Found this blog today - it's cute and hilarious!

http://goatsonthings.tumblr.com


----------



## PiccoloGoat (Sep 10, 2008)

That's classic! Definitely following them.


----------



## keren (Oct 26, 2008)

some of those are sheep


----------



## Trickyroo (Sep 26, 2012)

Wow , love the one with the three black babies running across the 
deck , lol Hilarious !!
And the one one bouncing on the bed , lolol 
I got up to page 5 of nineteen I think , and im half asleep , lol
Will enjoy them more tomorrow , lol
Thanks Linz


----------



## quakingheart (Dec 14, 2012)

keren said:


> some of those are sheep


Mmmmhhhhmmmm...purty cute though!


----------



## PiccoloGoat (Sep 10, 2008)

keren said:


> some of those are sheep


The fact that people get it wrong constantly is just irritating haha
I find the difference so painfully obvious


----------



## vlinealpines (Sep 23, 2012)

See those goats on cars?

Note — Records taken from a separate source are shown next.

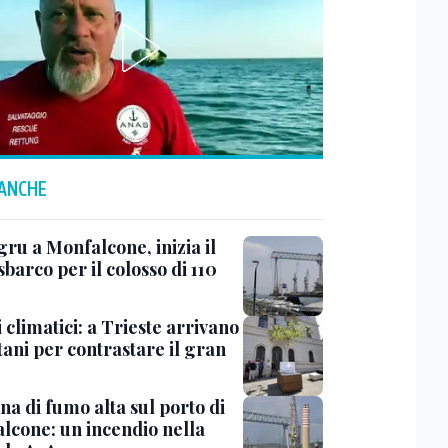
 ANCHE
ru a Monfalcone, inizia il
sbarco per il colosso di 110
 climatici: a Trieste arrivano
tani per contrastare il gran
a di fumo alta sul porto di
lcone: un incendio nella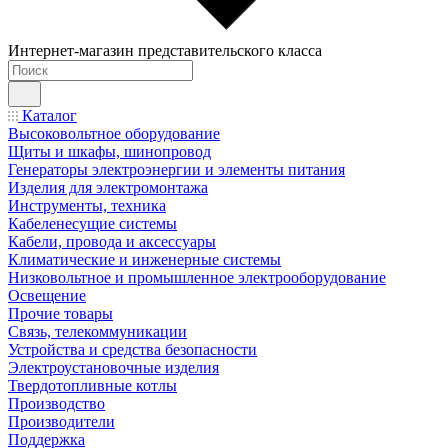
Интернет-магазин представительского класса
Каталог
Высоковольтное оборудование
Щиты и шкафы, шинопровод
Генераторы электроэнергии и элементы питания
Изделия для электромонтажа
Инструменты, техника
Кабеленесущие системы
Кабели, провода и аксессуары
Климатические и инженерные системы
Низковольтное и промышленное электрооборудование
Освещение
Прочие товары
Связь, телекоммуникации
Устройства и средства безопасности
Электроустановочные изделия
Твердотопливные котлы
Производство
Производители
Поддержка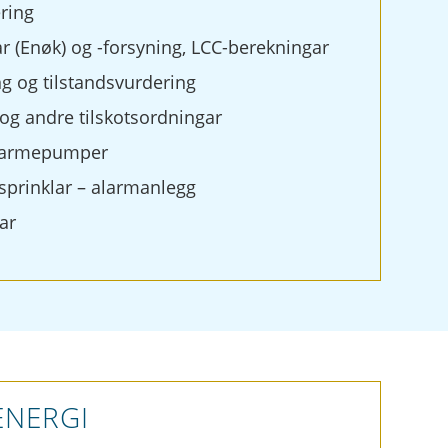
ring
r (Enøk) og -forsyning, LCC-berekningar
ng og tilstandsvurdering
og andre tilskotsordningar
 varmepumper
sprinklar – alarmanlegg
ar
ENERGI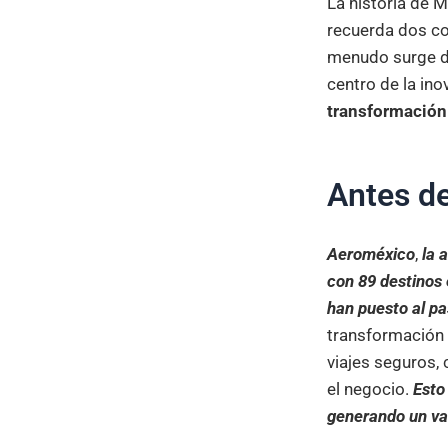
La historia de M
recuerda dos co
menudo surge de 
centro de la ino
transformación 
Antes de
Aeroméxico
,
la 
con 89 destinos 
han puesto al pa
transformación d
viajes seguros,
el negocio.
Esto
generando un val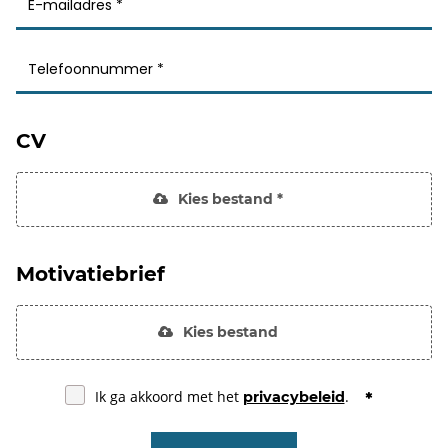
CV
Kies bestand *
Motivatiebrief
Kies bestand
Ik ga akkoord met het
.
privacybeleid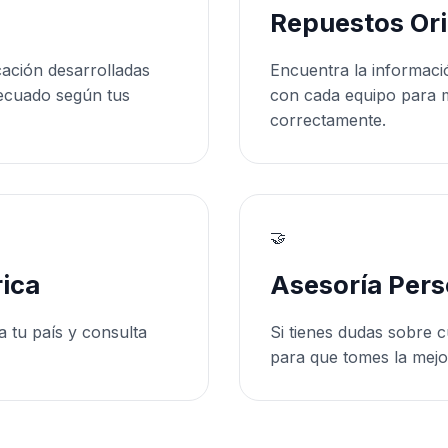
Repuestos Ori
cación desarrolladas
Encuentra la informaci
ecuado según tus
con cada equipo para 
correctamente.
🤝
ica
Asesoría Pers
a tu país y consulta
Si tienes dudas sobre c
para que tomes la mejo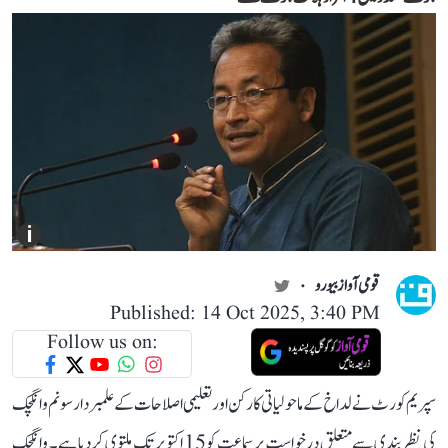
i
قومی آواز بیورو
Published: 14 Oct 2025, 3:40 PM
Follow us on:
سپریم کورٹ نے لداخ کے ماحولیاتی کارکن اور تعلیمی اصلاحات کے علمبردار سونم وانگچک
کی نظربندی سے متعلق درخواست پر سماعت کو 15 اکتوبر تک ملتوی کر دیا ہے۔ وانگچک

That's why I could have any animal as a kid growing up (and had a bunch) but no goats, ever. My dad drew the line. When he was courting my mom, her grandmother loved her goats. They had the run of the ranch. No one told Nanna no. My dad had a 1938 Ford Coupe that must have been irrestible. But I made up for it. I work on a large goat ranch and have seven of the most glorious Alpines of my own and this Nanna is getting the grandgirls hooked on goats. The goats have plenty to play in their safely fenced. No fancy Ford footwork for them! Thanks for sharing those pictures!


----------



## Jodi_berg (Oct 29, 2012)

Hehe goat on beaver patrol


----------



## Trickyroo (Sep 26, 2012)

At first I was mixing the sayings with the pictures , lolol
Some of the sayings fit with other pictures too !!
:ROFL::ROFL::ROFL:


----------



## MellonFriend (Aug 8, 2017)

I found this thread and blog at the bottom of another and I thought I'd bump it since that blog is hilarious! Make sure you click "older" on the bottom of the page to see more! 🤣


----------